My personal desire to have “title-cased” headings in plain text using a toolbar button is a completely different one.

Implementing the algorithm with filters, we can satisfy both of them.

2 Likes

There are good ideas, but some of them will be hard to implement.

At the moment we do not have the possibility to create “complex” wikitext output from rendered macro or widget output. Rendered output is HTML text, which does not have enough information, how it was created, to convert it back to wikitext without information loss.

There is a 3rd party converter, that converts HTML syntax back to “simple” wikitext syntax, like heading, lists, bold, italic … and so on. For may usecases this is OK. → This plugin uses a toolbar button.

So I’m not sure if we should re-implement it again into the core, since the plugin already exists.

1 Like

It is clear the functionality you want is dynamic. In such cases you need to maintain a reference to a function or procedure definition defined elsewhere you can change.

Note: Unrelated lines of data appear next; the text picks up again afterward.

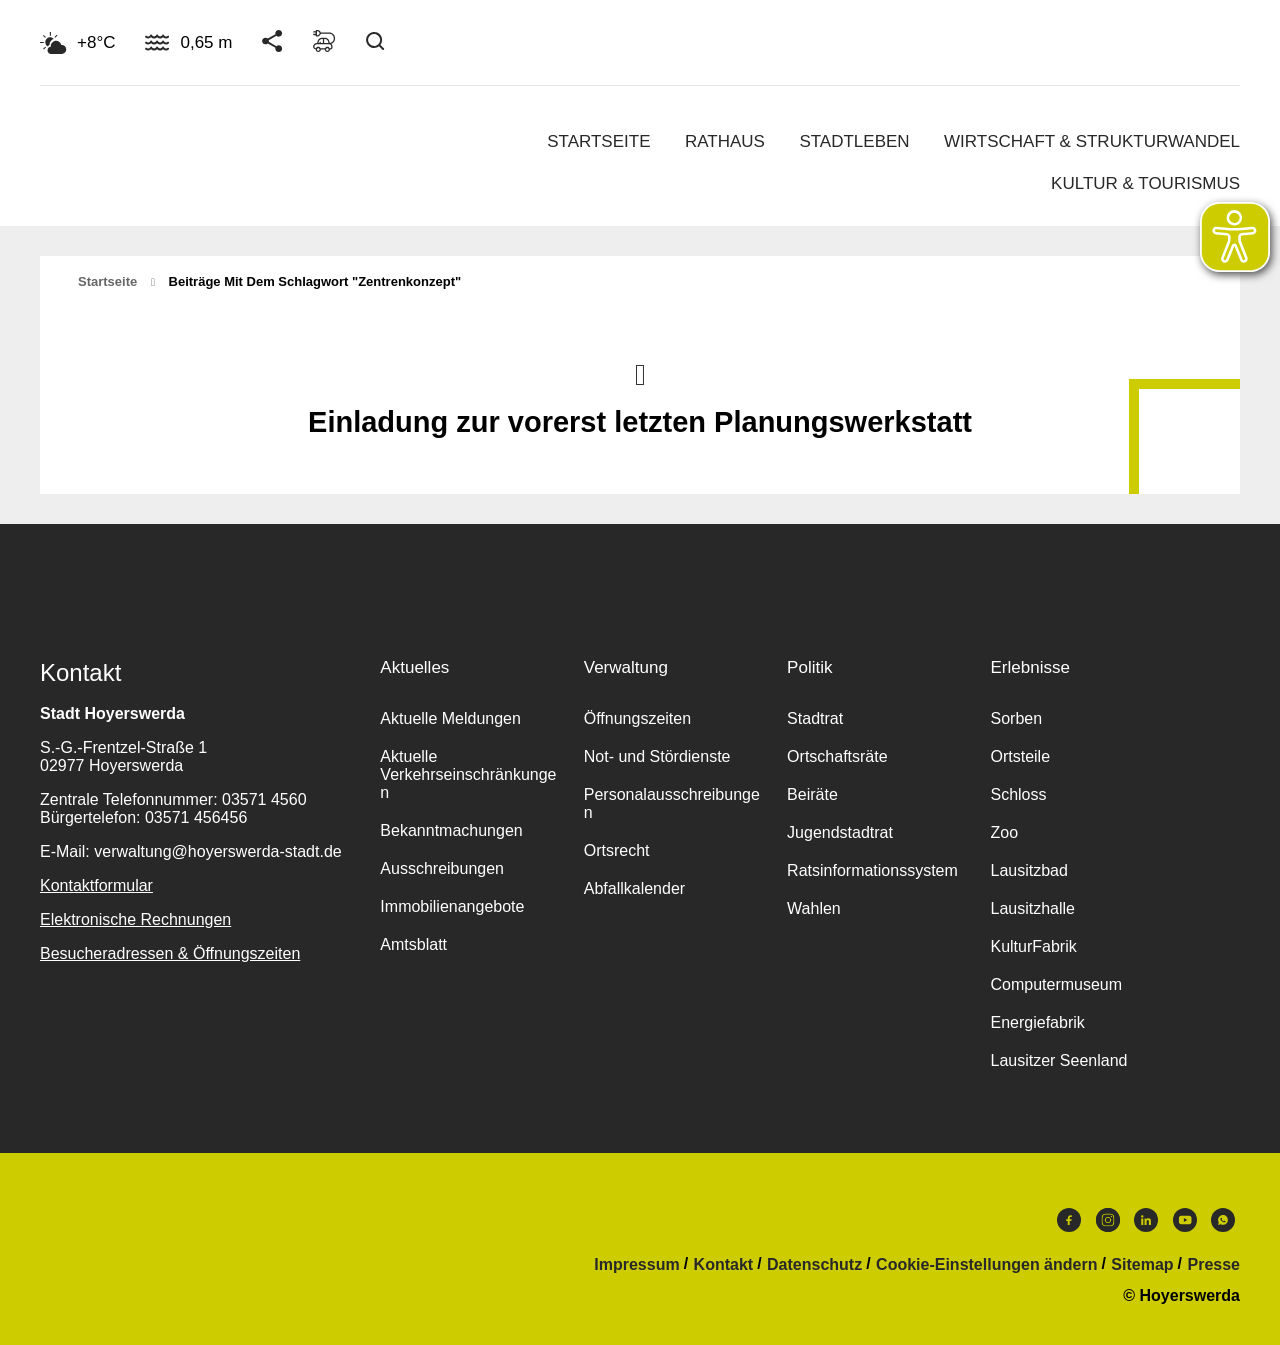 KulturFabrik (1033, 946)
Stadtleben (854, 141)
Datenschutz (814, 1265)
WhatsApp (1223, 1220)
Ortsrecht (617, 850)
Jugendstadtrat (840, 832)
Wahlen (814, 908)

  • in this case you would not use the above transformers as they generate static results by definition.
  • perhaps if there were a wiki text way to apply a macro. I am thinking of the way we can apply a class to wiki text symbols *.classname bullet text. I belive @pmario’s custom wiki text solution can do this. Perhaps we could extract a subset.
  • I wonder if we could use relink here?

Converting to html is a valid approach to produce static results but it does reduce readability when compared to wiki text.

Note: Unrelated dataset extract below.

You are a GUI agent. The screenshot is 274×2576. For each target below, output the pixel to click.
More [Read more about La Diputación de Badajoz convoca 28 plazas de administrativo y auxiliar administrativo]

Perhaps we can use the substitution operator, back tick parameters or /define to do our reformatting and thus not let the wiki text get rendered by our transformation?

  • the trick will be understanding the input.

The plugin converts HTML to wikitext. So <h1>test</h1> will become ! test

I was not refering to the plugin but replacing selected wiki text containing macros with the wikified html result, but that is not good enough.

  • Think with filters understandably, focusing on titles, we are at a slight disadvantage when writing filters to manipulate strings, including those containing wikitext.
  • Few simple filter operators, coded or custom filter operators/functions may be sufficient to improve this.

Can you find this plugin and provide a reference?

  • Although I am not currently looking for it.